Exercise brief
Everything in the records must be copied exactly, apart from the pictures.

⟨

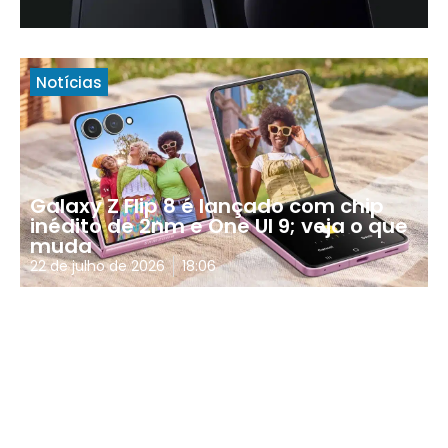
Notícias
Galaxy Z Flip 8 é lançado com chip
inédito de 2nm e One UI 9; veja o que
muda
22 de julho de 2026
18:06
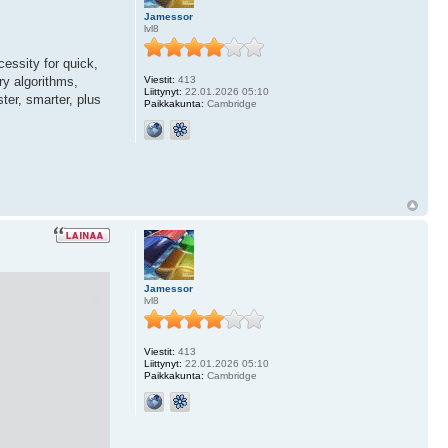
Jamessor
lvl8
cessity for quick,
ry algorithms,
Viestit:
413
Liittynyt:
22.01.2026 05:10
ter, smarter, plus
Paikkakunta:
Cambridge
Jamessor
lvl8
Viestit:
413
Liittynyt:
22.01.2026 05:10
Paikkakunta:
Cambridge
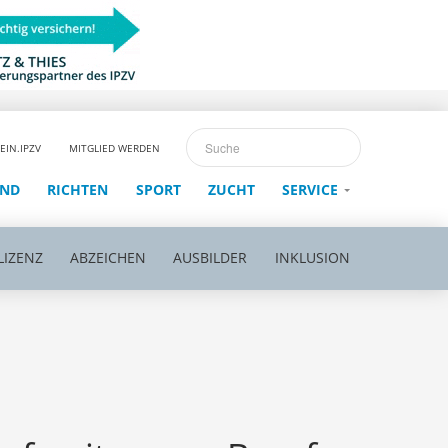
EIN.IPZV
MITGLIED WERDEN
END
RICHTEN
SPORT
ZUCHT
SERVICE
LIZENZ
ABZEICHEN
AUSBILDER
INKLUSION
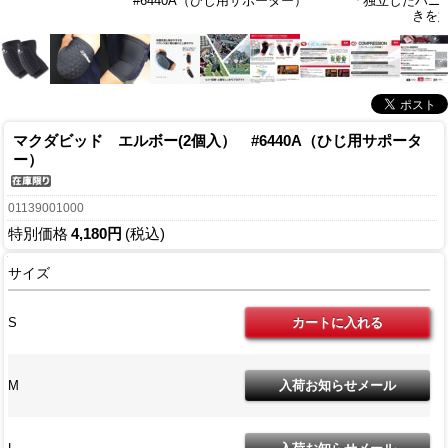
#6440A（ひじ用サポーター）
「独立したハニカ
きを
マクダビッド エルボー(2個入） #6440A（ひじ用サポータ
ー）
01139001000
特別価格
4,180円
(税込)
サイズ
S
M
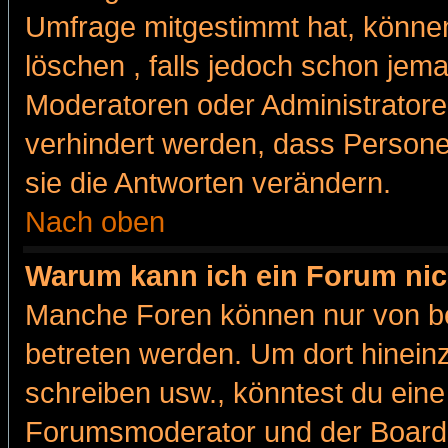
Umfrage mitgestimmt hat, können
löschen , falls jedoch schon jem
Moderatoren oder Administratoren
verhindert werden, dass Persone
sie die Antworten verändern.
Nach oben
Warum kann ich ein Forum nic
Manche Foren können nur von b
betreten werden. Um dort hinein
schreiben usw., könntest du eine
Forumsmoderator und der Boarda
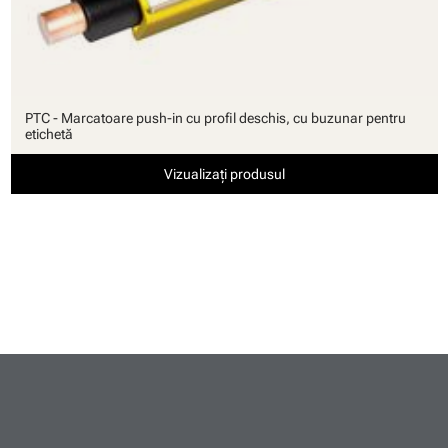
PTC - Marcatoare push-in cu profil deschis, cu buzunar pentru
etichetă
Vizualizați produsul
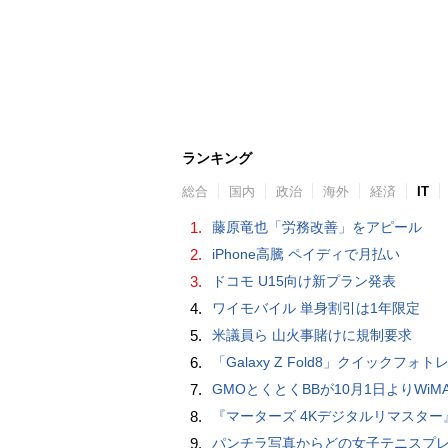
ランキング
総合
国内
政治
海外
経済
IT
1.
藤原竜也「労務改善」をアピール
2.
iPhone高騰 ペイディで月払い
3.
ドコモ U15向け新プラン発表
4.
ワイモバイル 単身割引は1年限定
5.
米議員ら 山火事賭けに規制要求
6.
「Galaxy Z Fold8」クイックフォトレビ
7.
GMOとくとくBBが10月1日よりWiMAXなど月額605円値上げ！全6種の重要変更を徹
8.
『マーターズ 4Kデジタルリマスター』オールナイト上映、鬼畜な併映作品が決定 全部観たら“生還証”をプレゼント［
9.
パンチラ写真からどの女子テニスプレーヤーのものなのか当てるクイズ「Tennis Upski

⟩

Solution for this exercise
Notícias
Galaxy Z Flip 8 é lançado com chip
inédito de 2nm e One UI 9; veja o que
muda
22 de julho de 2026
18:06
Jamessor
lvl8
cessity for quick,
ry algorithms,
Viestit:
413
Liittynyt:
22.01.2026 05:10
ter, smarter, plus
Paikkakunta:
Cambridge
Jamessor
lvl8
Viestit:
413
Liittynyt:
22.01.2026 05:10
Paikkakunta:
Cambridge
EIN.IPZV
MITGLIED WERDEN
END
RICHTEN
SPORT
ZUCHT
SERVICE
LIZENZ
ABZEICHEN
AUSBILDER
INKLUSION
#6440A（ひじ用サポーター）
「独立したハニカ
きを
マクダビッド エルボー(2個入） #6440A（ひじ用サポータ
ー）
01139001000
特別価格
4,180円
(税込)
サイズ
S
M
Umfrage mitgestimmt hat, können
löschen , falls jedoch schon jem
Moderatoren oder Administratoren
verhindert werden, dass Persone
sie die Antworten verändern.
Nach oben
Warum kann ich ein Forum nic
Manche Foren können nur von b
betreten werden. Um dort hinein
schreiben usw., könntest du eine
Forumsmoderator und der Boarda
PTC - Marcatoare push-in cu profil deschis, cu buzunar pentru
etichetă
Vizualizați produsul
ランキング
総合
国内
政治
海外
経済
IT
1.
藤原竜也「労務改善」をアピール
2.
iPhone高騰 ペイディで月払い
3.
ドコモ U15向け新プラン発表
4.
ワイモバイル 単身割引は1年限定
5.
米議員ら 山火事賭けに規制要求
6.
「Galaxy Z Fold8」クイックフォトレビ
7.
GMOとくとくBBが10月1日よりWiMAXなど月額605円値上げ！全6種の重要変更を徹
8.
『マーターズ 4Kデジタルリマスター』オールナイト上映、鬼畜な併映作品が決定 全部観たら“生還証”をプレゼント［
9.
パンチラ写真からどの女子テニスプレーヤーのものなのか当てるクイズ「Tennis Upski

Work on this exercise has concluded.